Disaster relief efforts in Antalya, Turkey
The media is vital for spreading accurate information when humanitarian disasters happen, but can they do more to support aid efforts?
  • New research from INSEAD analyses the complex operation that is involved in providing humanitarian aid
  • Often, people criticise rescue efforts without understanding the entire process
  • Researchers find that by recognising these efforts, we can help victims of disaster much more effectively

“To say that on a daily basis you can make a difference, well, you can. One act of kindness a day can do it.”

– Betty Williams

It seems that every day another unthinkable humanitarian disaster occurs, and the media is filled with articles, pictures and desperate pleas for help. Whether caused by increasingly extreme weather events affecting so many aspects of the world, earthquakes, or global conflict. To preserve life and support recovery, a vital international aid response often needs to come into play.

Whilst this response is expected (and encouraged!) from people around the world who watch on, it is rare that anyone considers how this actually works. Events such as the recent, devastating earthquakes in Turkey and Syria require a huge effort from humanitarian workers, but a lot of that work focuses on the logistics of getting aid to the scene, and effectively assessing the situation once they arrive.

When the earthquakes first hit these areas, organisations such as the United Nations, Doctors Without Borders / Médecins Sans Frontières, and the International Red Cross raced to help. However, new research from INSEAD shares that within the first few days, journalists on the ground were reporting that aid had not yet arrived, and rumours swirled about a “failed humanitarian response”.

Unfortunately, ‘immediate’ is not always within the realms of possibility for humanitarian workers. The reality is that, upon arriving in places of war or disaster, humanitarian workers have their work cut out for them not only in working out how to best manage the sheer scale of the operation, but often in working out the practicalities of providing the right support. For example, as seen in numerous disasters, including those that hit Turkey and Syria, shipping tons of supplies into the country is not always feasible. The researchers – Luk Van WassenhoveIman Parsa and Bengisu Urlu from INSEAD, and Karca Aral from Syracuse University – make the point that, at first, the teams will rescue survivors and treat the wounded. After this, they can respond to needs for food, shelter and so on.

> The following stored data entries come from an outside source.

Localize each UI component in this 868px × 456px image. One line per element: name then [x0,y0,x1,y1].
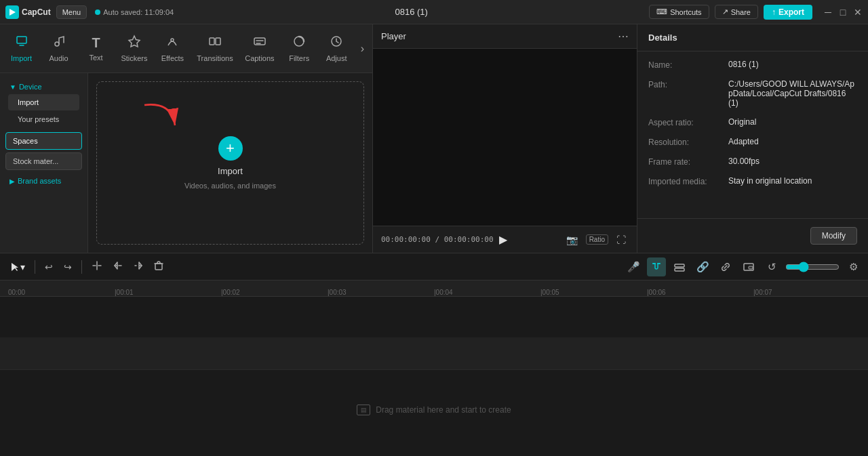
autosave-text: Auto saved: 11:09:04 [103,8,174,16]
fullscreen-button[interactable]: ⛶ [614,233,629,247]
tab-stickers[interactable]: Stickers [115,29,154,68]
zoom-slider[interactable] [785,262,840,272]
panel-body: ▼ Device Import Your presets Spaces Stoc… [0,73,372,253]
svg-marker-0 [9,9,16,16]
menu-button[interactable]: Menu [56,5,87,19]
detail-label-resolution: Resolution: [648,137,723,147]
svg-rect-12 [675,268,684,271]
ruler-mark-5: |00:05 [540,289,647,296]
layout-button[interactable] [670,257,689,276]
tab-captions-label: Captions [245,54,274,62]
import-sublabel: Videos, audios, and images [184,182,276,190]
tab-adjust-label: Adjust [326,54,347,62]
svg-rect-14 [749,266,753,269]
sidebar-item-import[interactable]: Import [8,94,79,110]
delete-button[interactable] [150,259,167,274]
magnet-button[interactable] [647,257,666,276]
detail-value-resolution: Adapted [728,137,857,146]
detail-row-name: Name: 0816 (1) [648,60,857,70]
player-right-controls: 📷 Ratio ⛶ [564,233,629,247]
settings-button[interactable]: ⚙ [844,257,863,276]
brand-chevron-icon: ▶ [9,178,15,185]
toolbar-separator-1 [35,260,35,274]
player-menu-button[interactable]: ⋯ [618,30,629,43]
import-drop-zone[interactable]: + Import Videos, audios, and images [96,81,364,245]
detail-row-framerate: Frame rate: 30.00fps [648,157,857,167]
device-chevron-icon: ▼ [9,83,16,91]
tab-adjust[interactable]: Adjust [318,29,355,68]
app-logo: CapCut [5,5,51,19]
sidebar-stock-button[interactable]: Stock mater... [5,152,82,170]
undo-zoom-button[interactable]: ↺ [762,257,781,276]
minimize-button[interactable]: ─ [823,7,833,17]
pip-button[interactable] [739,257,758,276]
tab-captions[interactable]: Captions [239,29,281,68]
modify-button[interactable]: Modify [810,227,857,245]
timeline-track [0,337,868,370]
ratio-badge[interactable]: Ratio [586,234,608,245]
detail-value-framerate: 30.00fps [728,157,857,166]
tab-filters[interactable]: Filters [281,29,318,68]
titlebar: CapCut Menu Auto saved: 11:09:04 0816 (1… [0,0,868,24]
tabs-more-button[interactable]: › [355,40,370,58]
undo-button[interactable]: ↩ [41,260,57,274]
ruler-mark-2: |00:02 [221,289,328,296]
screenshot-button[interactable]: 📷 [564,233,580,247]
sidebar-item-presets[interactable]: Your presets [8,111,79,127]
detail-label-framerate: Frame rate: [648,157,723,167]
select-tool-button[interactable]: ▾ [5,260,29,274]
export-button[interactable]: ↑ Export [764,5,812,20]
stickers-tab-icon [127,35,141,51]
redo-button[interactable]: ↪ [60,260,76,274]
sidebar-device-label: Device [19,83,42,91]
details-header: Details [637,24,868,51]
right-panel: Details Name: 0816 (1) Path: C:/Users/GO… [637,24,868,253]
svg-rect-4 [210,38,214,45]
tab-transitions[interactable]: Transitions [191,29,239,68]
autosave-indicator: Auto saved: 11:09:04 [95,8,174,16]
play-button[interactable]: ▶ [499,233,507,246]
import-area: + Import Videos, audios, and images [88,73,372,253]
window-controls: ─ □ ✕ [823,7,863,17]
tab-audio[interactable]: Audio [40,29,77,68]
split-button[interactable] [87,259,106,274]
maximize-button[interactable]: □ [838,7,848,17]
tab-import[interactable]: Import [3,29,40,68]
detail-value-aspect: Original [728,117,857,127]
titlebar-actions: ⌨ Shortcuts ↗ Share ↑ Export ─ □ ✕ [649,5,863,20]
timeline-ruler: 00:00 |00:01 |00:02 |00:03 |00:04 |00:05… [0,281,868,297]
detail-value-name: 0816 (1) [728,60,857,69]
detail-label-aspect: Aspect ratio: [648,117,723,127]
adjust-tab-icon [330,35,343,51]
svg-rect-10 [155,264,162,270]
tab-effects[interactable]: Effects [154,29,191,68]
tab-text[interactable]: T Text [77,30,115,67]
sidebar-brand-header[interactable]: ▶ Brand assets [5,174,82,188]
close-button[interactable]: ✕ [853,7,863,17]
logo-icon [5,5,19,19]
tab-audio-label: Audio [49,54,68,62]
main-content: Import Audio T Text [0,24,868,253]
ruler-marks: 00:00 |00:01 |00:02 |00:03 |00:04 |00:05… [8,289,860,296]
export-icon: ↑ [772,7,776,17]
link-button[interactable]: 🔗 [693,257,712,276]
ruler-mark-7: |00:07 [753,289,860,296]
details-footer: Modify [637,218,868,253]
svg-rect-1 [17,37,26,43]
share-button[interactable]: ↗ Share [715,5,758,19]
player-header: Player ⋯ [373,24,637,49]
trim-right-button[interactable] [130,259,147,274]
sidebar-device-section: ▼ Device Import Your presets [0,79,87,129]
sidebar-device-header[interactable]: ▼ Device [5,80,82,94]
autosave-dot [95,9,100,15]
svg-rect-11 [675,264,684,267]
trim-left-button[interactable] [109,259,127,274]
captions-tab-icon [253,35,267,51]
shortcuts-button[interactable]: ⌨ Shortcuts [649,5,709,19]
player-controls: 00:00:00:00 / 00:00:00:00 ▶ 📷 Ratio ⛶ [373,226,637,253]
unlink-button[interactable] [716,257,735,276]
svg-rect-5 [216,38,220,45]
mic-button[interactable]: 🎤 [624,257,643,276]
drag-hint-text: Drag material here and start to create [376,405,511,415]
sidebar-spaces-button[interactable]: Spaces [5,132,82,150]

The humanitarian groups will then, upon assessing the scene firsthand, determine what is needed, how much, and where. Crucial to note is that this can take time, and could potentially be incorrect at first. In Turkey, the researchers say, communication challenges have been extremely difficult to overcome, with a lot of channels being interrupted between different rescue teams. But that’s not to say that the process for providing aid more swiftly hasn’t improved. International humanitarian operations today look quite different to how they would have even just a few years ago. For example, today, charities work with volunteers from regions hit by a disaster, meaning that a greater familiarity and knowledge of the area is present on the frontlines, benefitting rescue operations and aiding decision making.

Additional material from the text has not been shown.